* Saved entries
====================

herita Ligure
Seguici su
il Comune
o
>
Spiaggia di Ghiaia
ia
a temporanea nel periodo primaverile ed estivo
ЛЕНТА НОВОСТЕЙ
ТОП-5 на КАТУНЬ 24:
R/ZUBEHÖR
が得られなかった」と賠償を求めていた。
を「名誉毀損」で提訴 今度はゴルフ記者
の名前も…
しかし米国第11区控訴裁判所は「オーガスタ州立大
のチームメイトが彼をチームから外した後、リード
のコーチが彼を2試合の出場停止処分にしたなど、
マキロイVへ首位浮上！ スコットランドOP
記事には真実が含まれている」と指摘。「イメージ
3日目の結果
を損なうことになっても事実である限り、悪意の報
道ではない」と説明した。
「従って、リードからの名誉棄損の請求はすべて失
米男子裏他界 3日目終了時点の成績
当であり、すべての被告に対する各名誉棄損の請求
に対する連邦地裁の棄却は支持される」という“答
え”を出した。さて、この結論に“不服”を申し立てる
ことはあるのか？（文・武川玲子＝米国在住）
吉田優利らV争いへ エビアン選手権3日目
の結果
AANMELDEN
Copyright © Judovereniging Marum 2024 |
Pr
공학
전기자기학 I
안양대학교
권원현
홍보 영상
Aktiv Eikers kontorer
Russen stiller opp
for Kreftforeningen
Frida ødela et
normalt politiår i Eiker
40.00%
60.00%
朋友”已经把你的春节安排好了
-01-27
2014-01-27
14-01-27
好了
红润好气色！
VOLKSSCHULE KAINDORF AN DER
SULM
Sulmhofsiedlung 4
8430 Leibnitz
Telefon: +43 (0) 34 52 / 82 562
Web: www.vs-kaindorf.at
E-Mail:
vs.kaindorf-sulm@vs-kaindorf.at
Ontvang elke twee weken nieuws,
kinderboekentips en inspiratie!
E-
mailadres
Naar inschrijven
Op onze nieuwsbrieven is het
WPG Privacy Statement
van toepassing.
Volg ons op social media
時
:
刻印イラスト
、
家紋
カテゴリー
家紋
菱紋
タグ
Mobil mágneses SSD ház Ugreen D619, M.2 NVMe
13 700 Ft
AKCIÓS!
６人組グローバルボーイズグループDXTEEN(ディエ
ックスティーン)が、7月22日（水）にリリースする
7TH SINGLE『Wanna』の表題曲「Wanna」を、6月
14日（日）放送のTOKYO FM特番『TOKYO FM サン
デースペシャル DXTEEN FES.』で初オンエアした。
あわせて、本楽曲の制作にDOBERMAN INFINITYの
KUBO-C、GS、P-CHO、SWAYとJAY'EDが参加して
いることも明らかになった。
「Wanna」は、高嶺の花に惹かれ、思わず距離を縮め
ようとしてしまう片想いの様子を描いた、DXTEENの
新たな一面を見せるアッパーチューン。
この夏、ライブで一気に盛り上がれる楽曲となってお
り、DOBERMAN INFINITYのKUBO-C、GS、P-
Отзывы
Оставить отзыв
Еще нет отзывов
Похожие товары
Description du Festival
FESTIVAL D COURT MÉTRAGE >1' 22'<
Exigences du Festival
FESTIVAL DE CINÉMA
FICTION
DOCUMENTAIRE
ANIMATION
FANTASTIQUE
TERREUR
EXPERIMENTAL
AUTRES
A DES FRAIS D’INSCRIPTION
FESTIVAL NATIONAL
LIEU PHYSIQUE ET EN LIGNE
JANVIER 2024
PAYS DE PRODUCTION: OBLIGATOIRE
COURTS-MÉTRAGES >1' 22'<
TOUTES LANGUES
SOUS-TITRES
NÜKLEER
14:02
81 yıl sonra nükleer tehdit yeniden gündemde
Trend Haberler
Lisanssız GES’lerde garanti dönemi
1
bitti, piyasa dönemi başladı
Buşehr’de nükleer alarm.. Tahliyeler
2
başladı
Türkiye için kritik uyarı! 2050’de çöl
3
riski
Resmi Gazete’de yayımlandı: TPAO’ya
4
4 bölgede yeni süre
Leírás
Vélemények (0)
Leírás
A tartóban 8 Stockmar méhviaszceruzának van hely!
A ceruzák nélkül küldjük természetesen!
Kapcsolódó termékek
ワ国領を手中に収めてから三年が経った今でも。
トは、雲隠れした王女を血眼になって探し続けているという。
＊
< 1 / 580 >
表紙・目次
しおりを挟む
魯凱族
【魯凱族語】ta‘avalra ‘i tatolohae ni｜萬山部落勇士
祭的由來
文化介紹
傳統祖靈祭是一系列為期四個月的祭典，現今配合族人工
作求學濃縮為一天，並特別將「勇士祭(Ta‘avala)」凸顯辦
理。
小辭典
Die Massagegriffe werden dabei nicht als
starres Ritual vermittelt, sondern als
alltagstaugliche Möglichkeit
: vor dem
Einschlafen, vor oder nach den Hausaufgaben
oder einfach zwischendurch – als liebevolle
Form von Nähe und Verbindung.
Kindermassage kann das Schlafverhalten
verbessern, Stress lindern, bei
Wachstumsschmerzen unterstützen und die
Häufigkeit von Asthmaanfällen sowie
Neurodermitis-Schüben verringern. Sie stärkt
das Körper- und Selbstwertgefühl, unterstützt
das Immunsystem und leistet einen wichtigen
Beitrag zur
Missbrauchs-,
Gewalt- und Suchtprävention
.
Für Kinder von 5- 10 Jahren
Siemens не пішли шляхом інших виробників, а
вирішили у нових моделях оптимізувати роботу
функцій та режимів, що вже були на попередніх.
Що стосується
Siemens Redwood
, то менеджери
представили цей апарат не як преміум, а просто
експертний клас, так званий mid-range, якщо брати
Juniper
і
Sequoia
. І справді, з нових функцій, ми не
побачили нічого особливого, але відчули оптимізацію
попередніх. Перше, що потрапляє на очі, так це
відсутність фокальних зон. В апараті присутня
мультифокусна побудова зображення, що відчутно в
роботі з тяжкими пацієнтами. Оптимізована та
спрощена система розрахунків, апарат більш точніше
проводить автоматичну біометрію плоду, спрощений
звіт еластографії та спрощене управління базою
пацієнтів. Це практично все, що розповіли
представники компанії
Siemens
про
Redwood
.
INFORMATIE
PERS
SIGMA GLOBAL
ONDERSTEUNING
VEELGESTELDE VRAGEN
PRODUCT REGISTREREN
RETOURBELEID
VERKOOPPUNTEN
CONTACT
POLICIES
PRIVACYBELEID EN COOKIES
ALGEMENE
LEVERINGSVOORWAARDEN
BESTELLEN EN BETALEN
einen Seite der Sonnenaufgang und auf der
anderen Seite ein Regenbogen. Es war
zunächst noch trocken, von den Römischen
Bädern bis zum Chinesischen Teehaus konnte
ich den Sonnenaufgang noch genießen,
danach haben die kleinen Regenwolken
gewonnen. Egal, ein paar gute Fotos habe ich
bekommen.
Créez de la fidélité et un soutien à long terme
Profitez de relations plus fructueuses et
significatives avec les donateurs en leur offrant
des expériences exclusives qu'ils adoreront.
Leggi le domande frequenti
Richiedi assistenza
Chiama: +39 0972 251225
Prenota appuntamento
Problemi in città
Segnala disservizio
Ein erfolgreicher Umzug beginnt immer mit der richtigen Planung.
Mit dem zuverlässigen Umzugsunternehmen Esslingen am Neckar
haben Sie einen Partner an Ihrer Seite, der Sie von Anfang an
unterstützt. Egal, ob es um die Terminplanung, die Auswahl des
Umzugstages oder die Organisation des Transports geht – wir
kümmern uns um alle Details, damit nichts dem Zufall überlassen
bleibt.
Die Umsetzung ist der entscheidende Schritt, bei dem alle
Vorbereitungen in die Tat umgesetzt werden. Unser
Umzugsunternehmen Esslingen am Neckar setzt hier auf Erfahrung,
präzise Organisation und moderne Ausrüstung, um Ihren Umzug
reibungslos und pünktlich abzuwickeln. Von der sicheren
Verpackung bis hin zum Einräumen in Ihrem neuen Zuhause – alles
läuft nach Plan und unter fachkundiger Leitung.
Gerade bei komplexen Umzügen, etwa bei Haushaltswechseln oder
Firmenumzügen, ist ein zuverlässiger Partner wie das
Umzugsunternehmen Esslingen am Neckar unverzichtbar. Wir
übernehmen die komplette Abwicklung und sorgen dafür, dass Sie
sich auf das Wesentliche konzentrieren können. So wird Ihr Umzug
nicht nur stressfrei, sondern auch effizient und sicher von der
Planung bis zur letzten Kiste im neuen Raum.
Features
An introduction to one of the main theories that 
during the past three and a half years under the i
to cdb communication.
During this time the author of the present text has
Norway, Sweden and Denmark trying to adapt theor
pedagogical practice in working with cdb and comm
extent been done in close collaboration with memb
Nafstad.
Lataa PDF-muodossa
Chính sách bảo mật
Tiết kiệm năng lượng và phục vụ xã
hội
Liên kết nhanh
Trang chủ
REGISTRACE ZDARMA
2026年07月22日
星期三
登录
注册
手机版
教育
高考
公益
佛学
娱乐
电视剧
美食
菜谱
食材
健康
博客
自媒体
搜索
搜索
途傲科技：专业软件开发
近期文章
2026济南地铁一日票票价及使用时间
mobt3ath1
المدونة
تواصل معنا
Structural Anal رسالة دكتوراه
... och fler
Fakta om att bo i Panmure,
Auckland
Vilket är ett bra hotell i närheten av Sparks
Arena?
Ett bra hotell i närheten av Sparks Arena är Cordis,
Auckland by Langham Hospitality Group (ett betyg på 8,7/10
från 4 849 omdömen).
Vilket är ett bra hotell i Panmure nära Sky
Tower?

====================

* PROBLEM
Find the line with "Buşehr’de nükleer alarm.. Tahliyeler" in the entries above. Retype it and each line after it, exactly, through the line with "мультифокусна побудова зображення, що", and stop there.

* RESULT FOR THIS EXERCISE
Buşehr’de nükleer alarm.. Tahliyeler
2
başladı
Türkiye için kritik uyarı! 2050’de çöl
3
riski
Resmi Gazete’de yayımlandı: TPAO’ya
4
4 bölgede yeni süre
Leírás
Vélemények (0)
Leírás
A tartóban 8 Stockmar méhviaszceruzának van hely!
A ceruzák nélkül küldjük természetesen!
Kapcsolódó termékek
ワ国領を手中に収めてから三年が経った今でも。
トは、雲隠れした王女を血眼になって探し続けているという。
＊
< 1 / 580 >
表紙・目次
しおりを挟む
魯凱族
【魯凱族語】ta‘avalra ‘i tatolohae ni｜萬山部落勇士
祭的由來
文化介紹
傳統祖靈祭是一系列為期四個月的祭典，現今配合族人工
作求學濃縮為一天，並特別將「勇士祭(Ta‘avala)」凸顯辦
理。
小辭典
Die Massagegriffe werden dabei nicht als
starres Ritual vermittelt, sondern als
alltagstaugliche Möglichkeit
: vor dem
Einschlafen, vor oder nach den Hausaufgaben
oder einfach zwischendurch – als liebevolle
Form von Nähe und Verbindung.
Kindermassage kann das Schlafverhalten
verbessern, Stress lindern, bei
Wachstumsschmerzen unterstützen und die
Häufigkeit von Asthmaanfällen sowie
Neurodermitis-Schüben verringern. Sie stärkt
das Körper- und Selbstwertgefühl, unterstützt
das Immunsystem und leistet einen wichtigen
Beitrag zur
Missbrauchs-,
Gewalt- und Suchtprävention
.
Für Kinder von 5- 10 Jahren
Siemens не пішли шляхом інших виробників, а
вирішили у нових моделях оптимізувати роботу
функцій та режимів, що вже були на попередніх.
Що стосується
Siemens Redwood
, то менеджери
представили цей апарат не як преміум, а просто
експертний клас, так званий mid-range, якщо брати
Juniper
і
Sequoia
. І справді, з нових функцій, ми не
побачили нічого особливого, але відчули оптимізацію
попередніх. Перше, що потрапляє на очі, так це
відсутність фокальних зон. В апараті присутня
мультифокусна побудова зображення, що відчутно в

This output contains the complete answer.